Although NF is associated with a high morbidity and mortality, early diagnosis and surgical debridement have shown a favourable outcome making it not just a medical but also a surgical emergency [5]. The decision for surgical debridement often comes late due to late diagnosis. The LRINEC scoring system is used to assist in early diagnosis of NF [5]. This is the only validated diagnostic tool for NF currently in use and carries a positive predictive value of 92% [16]. This tool is based on six parameters at the time of presentation; C-reactive protein, total white cell count, haemoglobin, serum sodium, creatinine and glucose. A LRINEC score of 6 or more confers a higher risk of NF [16]. The LRINEC scoring system has not yet achieved wide-spread use due to some investigations like C-reactive protein which requires over 24 h for the results and is absent in most resource-limited settings. The controversial views of some authors with many papers questioning its usefulness in early recognition of LRENIC in recognising NF have also limited it use [2, 17]. Many studies have validated the ability of the LRINEC in detecting NF and differentiating it from other soft tissue infections like cellulitis that may clinically present in a similar fashion while others haven’t [16, 18]. The LRINEC score is not adequately sensitive despite its high specificity, and consequently a low LRINEC score cannot be used to eliminate the diagnosis of NF [2, 19]. According to Patel and associates, the diagnosis of NF still heavily relies on clinical findings such as pain, fever and hemodynamic instability [2]. In our patient, we gathered a LRINEC score of 6 suggestive of NF despite the unavailability of C-reactive protein, warranting a surgical exploration. Modifying the LRINEC scoring system to include both clinical and laboratory findings is therefore necessary to improve the specificity and sensitivity of this scoring system and make it more useful in resource limited settings.

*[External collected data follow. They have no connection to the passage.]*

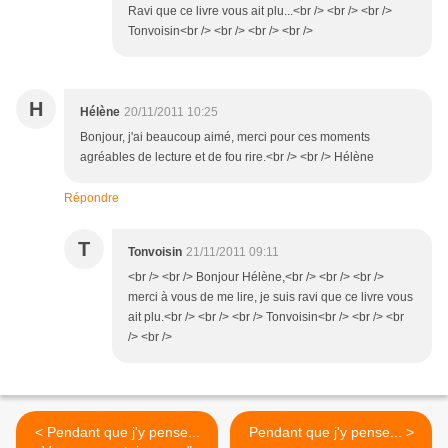
Ravi que ce livre vous ait plu...<br /> <br /> <br />
Tonvoisin<br /> <br /> <br /> <br />
H
Hélène
20/11/2011 10:25
Bonjour, j'ai beaucoup aimé, merci pour ces moments
agréables de lecture et de fou rire.<br /> <br /> Hélène
Répondre
T
Tonvoisin
21/11/2011 09:11
<br /> <br /> Bonjour Hélène,<br /> <br /> <br />
merci à vous de me lire, je suis ravi que ce livre vous
ait plu.<br /> <br /> <br /> Tonvoisin<br /> <br /> <br
/> <br />
< Pendant que j'y pense...
Pendant que j'y pense... >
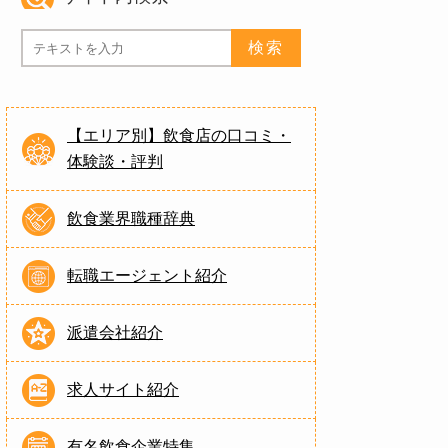
【エリア別】飲食店の口コミ・
体験談・評判
飲食業界職種辞典
転職エージェント紹介
派遣会社紹介
求人サイト紹介
有名飲食企業特集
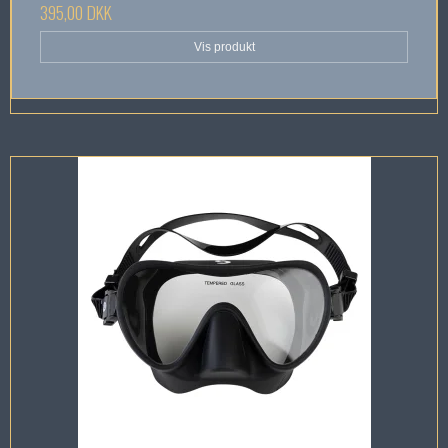
395,00 DKK
Vis produkt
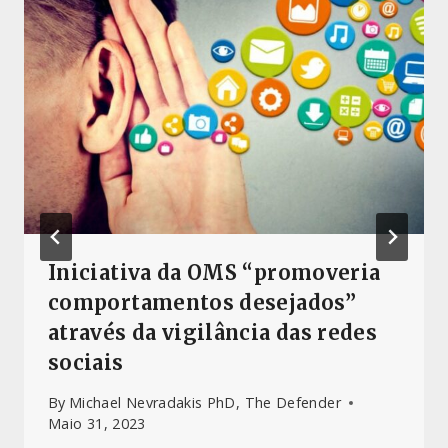
Iniciativa da OMS “promoveria
comportamentos desejados”
através da vigilância das redes
sociais
By
Michael Nevradakis PhD, The Defender
Maio 31, 2023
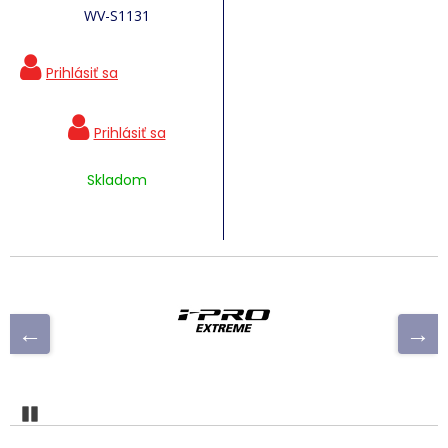
WV-S1131
Skladom
Pozastaviť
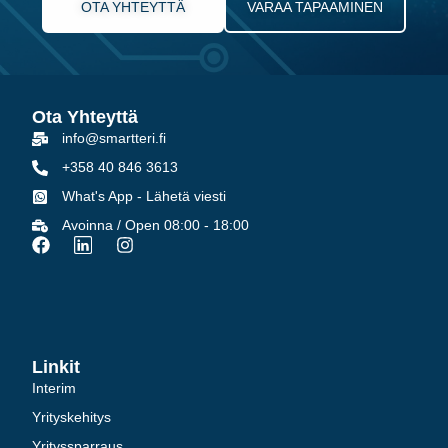
OTA YHTEYTTÄ
VARAA TAPAAMINEN
Ota Yhteyttä
info@smartteri.fi
+358 40 846 3613
What's App - Lähetä viesti
Avoinna / Open 08:00 - 18:00
Linkit
Interim
Yrityskehitys
Yrityssparraus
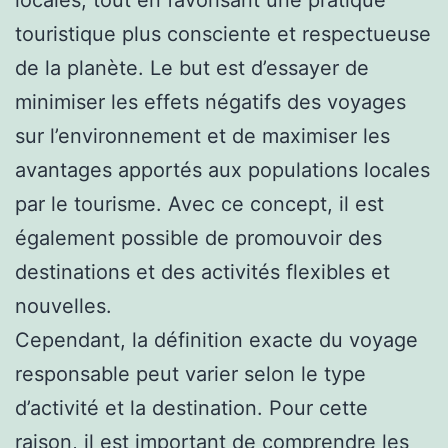
touristique plus consciente et respectueuse
de la planète. Le but est d’essayer de
minimiser les effets négatifs des voyages
sur l’environnement et de maximiser les
avantages apportés aux populations locales
par le tourisme. Avec ce concept, il est
également possible de promouvoir des
destinations et des activités flexibles et
nouvelles.
Cependant, la définition exacte du voyage
responsable peut varier selon le type
d’activité et la destination. Pour cette
raison, il est important de comprendre les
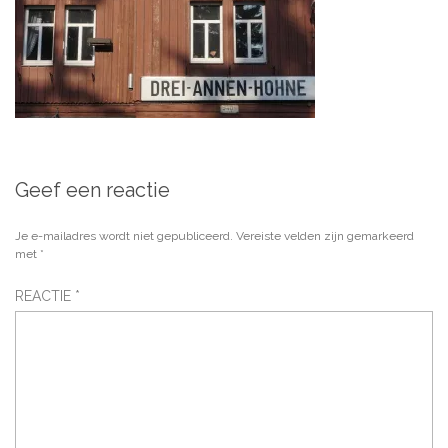
Geef een reactie
Je e-mailadres wordt niet gepubliceerd.
Vereiste velden zijn gemarkeerd
met
*
REACTIE
*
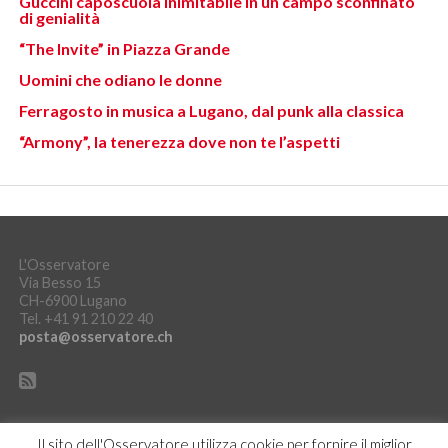
Guccini caposcuola inimitabile in un campo sconfinato
di genialità
“The Invite” in Piazza Grande
Uomini che odiano le donne
Ferragosto in musica a Lugano, dal punk alla classica
“Armony”, la tenerezza dove non te l’aspetti
L'Osservatore
Via Besso 15
CH-6900 Lugano
Tel. +41 91 210 22 40
posta@osservatore.ch
Il sito dell'Osservatore utilizza cookie per fornire il miglior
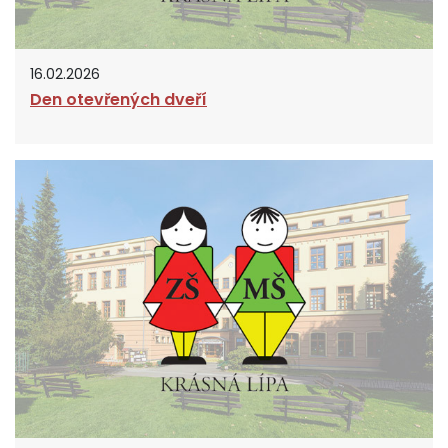
16.02.2026
Den otevřených dveří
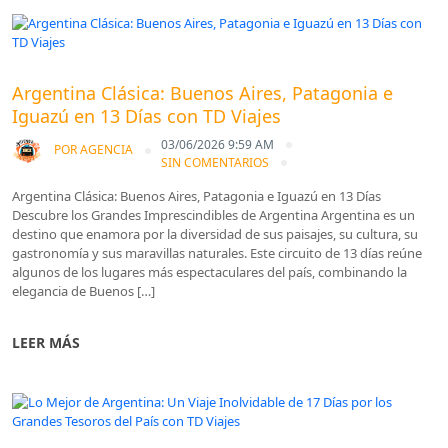
Blog
Argentina Clásica: Buenos Aires, Patagonia e
Iguazú en 13 Días con TD Viajes
03/06/2026 9:59 AM
POR
AGENCIA
SIN COMENTARIOS
Argentina Clásica: Buenos Aires, Patagonia e Iguazú en 13 Días
Descubre los Grandes Imprescindibles de Argentina Argentina es un
destino que enamora por la diversidad de sus paisajes, su cultura, su
gastronomía y sus maravillas naturales. Este circuito de 13 días reúne
algunos de los lugares más espectaculares del país, combinando la
elegancia de Buenos […]
LEER MÁS
Blog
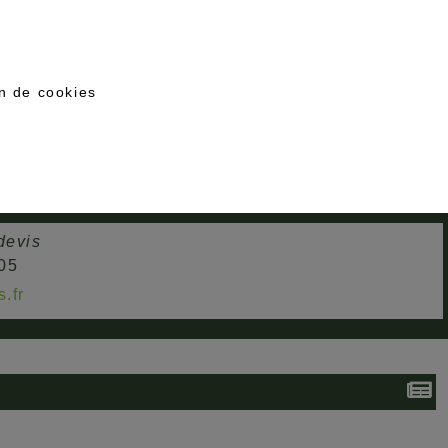
on de cookies
devis
 05
.fr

Multidrug resistance has become a public health issue with national and global dimensions. There are many factors that contribute to the development of antibiotic resistance including the absence of quality assurance and antibiotic surveillance in most parts of SSA. Treatment with sensitive antibiotics is not always evident in resource-limited settings due to cost and unavailability of most antibiotics. The existence of very few centres that can conduct cultures and sensitivity in most countries in SSA have prompted the inevitable use of empiric or combined antibiotics. Due to the poor socioeconomic status of patients, expensive antibiotics are avoided for empiric treatment and can only be prescribed only following antimicrobial culture and sensitivity, however very few patients also afford for culture and sensitivity. Due to lack of government policies restricting over-the-counter sales of drugs especially antibiotics, many patients have resorted to the use of self-prescribed antibiotics prior to consultation which lead to usage of poor quality of drugs, sub-therapeutic doses and non-respect of therapeutic durations.

In recent years where MDR is frequently reported in many parts of the world, we recommend the adoption and use of Center for Infectious Disease Control guidelines for management of MDRO. According to these guidelines, the following strategies are inevitable means to prevent, curb or reduce MDR: administrative support in terms of government policies limiting the sales of over-the-counter antibiotics, creation of antibiotics surveillance departments in the public health ministries and education of the masses on the judicious use of antimicrobial agents. The diversity of potential pathogens resistant to commonly prescribed antibiotics underscores the importance of sustained and standardized antimicrobial resistance surveillance and antibiotic stewardship programmes in developing countries [20], yet these programs are grossly absent in SSA.